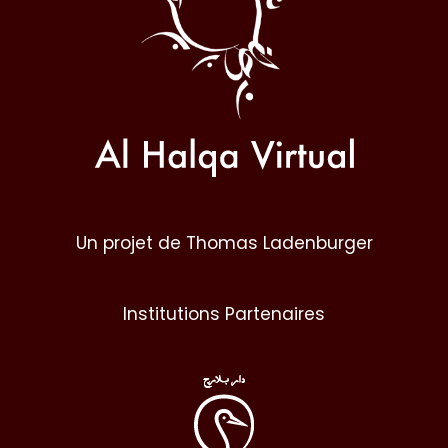
Un projet de Thomas Ladenburger
Institutions Partenaires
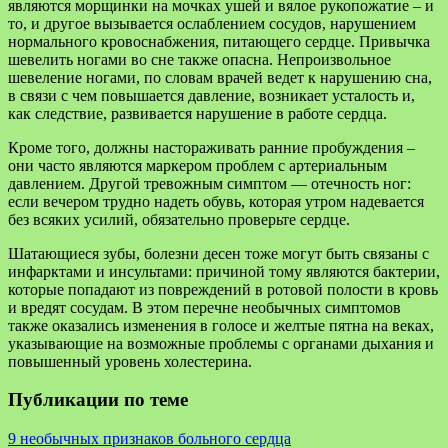
являются морщинки на мочках ушей и вялое рукопожатие – и
то, и другое вызывается ослаблением сосудов, нарушением
нормального кровоснабжения, питающего сердце. Привычка
шевелить ногами во сне также опасна. Непроизвольное
шевеление ногами, по словам врачей ведет к нарушению сна,
в связи с чем повышается давление, возникает усталость и,
как следствие, развивается нарушение в работе сердца.
Кроме того, должны настораживать ранние пробуждения –
они часто являются маркером проблем с артериальным
давлением. Другой тревожным симптом — отечность ног:
если вечером трудно надеть обувь, которая утром надевается
без всяких усилий, обязательно проверьте сердце.
Шатающиеся зубы, болезни десен тоже могут быть связаны с
инфарктами и инсультами: причиной тому являются бактерии,
которые попадают из повреждений в ротовой полости в кровь
и вредят сосудам. В этом перечне необычных симптомов
также оказались изменения в голосе и желтые пятна на веках,
указывающие на возможные проблемы с органами дыхания и
повышенный уровень холестерина.
Публикации по теме
9 необычных признаков больного сердца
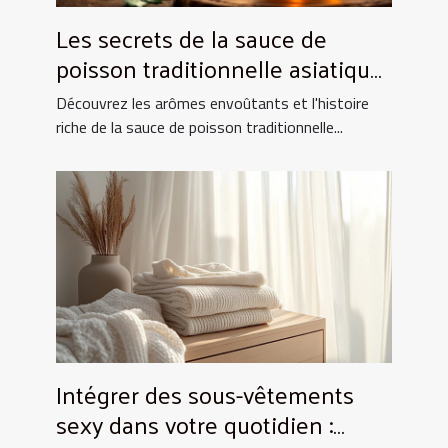
Les secrets de la sauce de
poisson traditionnelle asiatique
et ses utilisations culinaires
Découvrez les arômes envoûtants et l'histoire
riche de la sauce de poisson traditionnelle...
Intégrer des sous-vêtements
sexy dans votre quotidien :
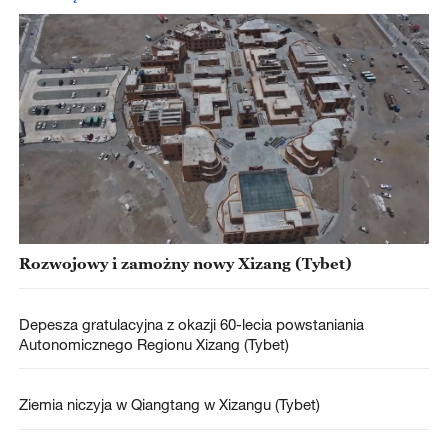
Rozwojowy i zamożny nowy Xizang (Tybet)
Depesza gratulacyjna z okazji 60-lecia powstaniania
Autonomicznego Regionu Xizang (Tybet)
Ziemia niczyja w Qiangtang w Xizangu (Tybet)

→ Task requirements
Only the lines from the one with "Depesza gratulacyjna z" through the end of the listing should be output, exactly as they appear.

→ Exercise result
Depesza gratulacyjna z okazji 60-lecia powstaniania
Autonomicznego Regionu Xizang (Tybet)
Ziemia niczyja w Qiangtang w Xizangu (Tybet)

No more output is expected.